Jesus teaches us about the Corporal Works of Mercy. Many faith-based organizations are centered on meeting basic needs of humanity such as feeding the hungry, sheltering the homeless, and visiting the sick. These charitable actions give us a model for how we should treat others. 

Understanding people’s motivation to give allows you to make it more clear how your organization can help them meet their own needs or obligations. Let donors know that their gift provides an opportunity to answer these calls from God in the Corporal Works of Mercy. By joining their gifts and resources with those of others, the donor can look beyond him or herself and provide help to those in need. 

According to the Giving USA 2018 Annual Report on Philanthropy published by The Giving Institute, religious groups received the largest share of charitable donations in 2017 (for a total of $127.37 billion, or roughly one-third of all donations made to organizations). Much of these contributions can be attributed to people giving to their local place of worship. 
Understanding why donors stop 
It is also important to understand why people stop giving — and there are many. At the Association of Fundraising Professionals (AFP) conference in March 2016, a survey presented by Steven Shattuck unveiled several explanations:

  • More than 50% of donors stopped giving because they could no longer afford to give.
  • Around one-third of donors felt that other organizations were more deserving.
  • Other reasons donors cited were poor communications, never receiving thank-you messages, never receiving information on how monies were used, and the impression that the charity did not need them.

The first of these reasons is unavoidable. However, the other reasons are the direct result of weak donor communications — a problem that can definitely be fixed.

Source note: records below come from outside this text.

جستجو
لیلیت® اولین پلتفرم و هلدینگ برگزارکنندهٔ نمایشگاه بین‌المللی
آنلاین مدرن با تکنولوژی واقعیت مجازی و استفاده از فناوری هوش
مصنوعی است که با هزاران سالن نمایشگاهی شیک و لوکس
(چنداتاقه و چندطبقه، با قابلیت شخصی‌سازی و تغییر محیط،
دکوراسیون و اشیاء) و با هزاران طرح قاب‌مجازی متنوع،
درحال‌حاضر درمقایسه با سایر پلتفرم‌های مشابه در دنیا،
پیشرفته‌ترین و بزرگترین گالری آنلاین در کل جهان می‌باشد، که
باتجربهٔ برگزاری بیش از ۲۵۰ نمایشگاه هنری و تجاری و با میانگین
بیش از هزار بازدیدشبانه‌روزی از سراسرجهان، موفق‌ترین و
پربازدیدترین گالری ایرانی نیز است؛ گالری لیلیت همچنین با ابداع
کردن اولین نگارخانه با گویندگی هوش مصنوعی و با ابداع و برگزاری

Knowing the reason that a faith-based donor gives, you need to treat the ask differently. More broadly, you can use this insight to inform the tactics of your development plan. Some ideas include:

1.    Clearly ask donors to give. Christians give to show their love and thanksgiving to God for all that He has given them. They are commanded to give in the Bible. Jesus says, “Freely you have received, freely give” (Matt. 10:8)

2.    Communicate with a faith-based message. Emails and direct mail should resonate with a faith-based audience. The tone and images should be respectful. 

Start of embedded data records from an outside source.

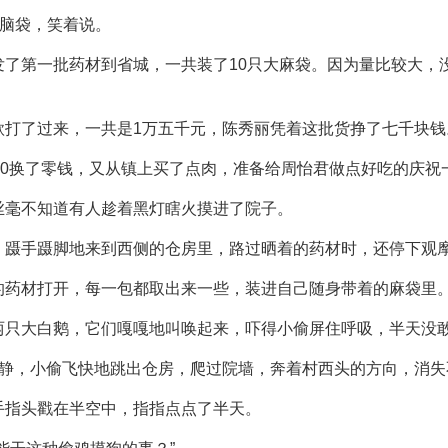
的脑袋，笑着说。
发了第一批药材到省城，一共装了10只大麻袋。因为量比较大，
款打了过来，一共是1万五千元，陈秀丽凭着这批货挣了七千块钱
00换了零钱，又从镇上买了点肉，准备给周怡君做点好吃的庆祝
丝毫不知道有人趁着黑灯瞎火摸进了院子。
，蹑手蹑脚地来到西侧的仓房里，路过晒着的药材时，还停下观
的药材打开，每一包都取出来一些，装进自己随身带着的麻袋里
两只大白鹅，它们嘎嘎地叫唤起来，吓得小偷屏住呼吸，半天没
平静，小偷飞快地跳出仓房，爬过院墙，奔着村西头的方向，消失
手指头戳在半空中，指指点点了半天。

3.    Tie a religious connection to special events. For an annual appeal at a diocese, the cardinal or archbishop could have a special mass followed by a small reception where donors could have their photo taken with the cardinal. 

4.    Explain to recipients what their support is achieving. Send emails or materials that demonstrate that donors’ dollars are well spent in fulfilling the mission. Donors want to know that their gift will be used for the good of the organization.

5.    Offer prayer requests. Give donors the option to send in special prayer intentions. 

6.    Inscribe a dedication. Some donors who desire a permanent legacy may want an opportunity for a lasting recognition of their support, either for themselves or to honor or recognize someone special in their lives. Some options are brick dedications, recognition walls or special altars.

7.    Ask donors for their prayers. Your donor believes in the power of prayer and would be willing to pray for your cause. If they are praying for your organization, they are more likely to give.

The New Testament talks about the importance and benefits of giving. We are to give as we are able. Sometimes that means giving more than 10 percent, and in other cases, giving less. It all depends on the ability of the Christian and the needs of the church. The Bible states that every Christian should diligently pray and seek God’s wisdom in the matter of participating in tithing and/or how much to give (James 1:5). Above all, tithes and offerings should be given with pure motives and an attitude of worship to God and service to the body of Christ. 

Again, knowing why people give is essential to your fundraising efforts, because it makes it easier to know how and when to approach the donor.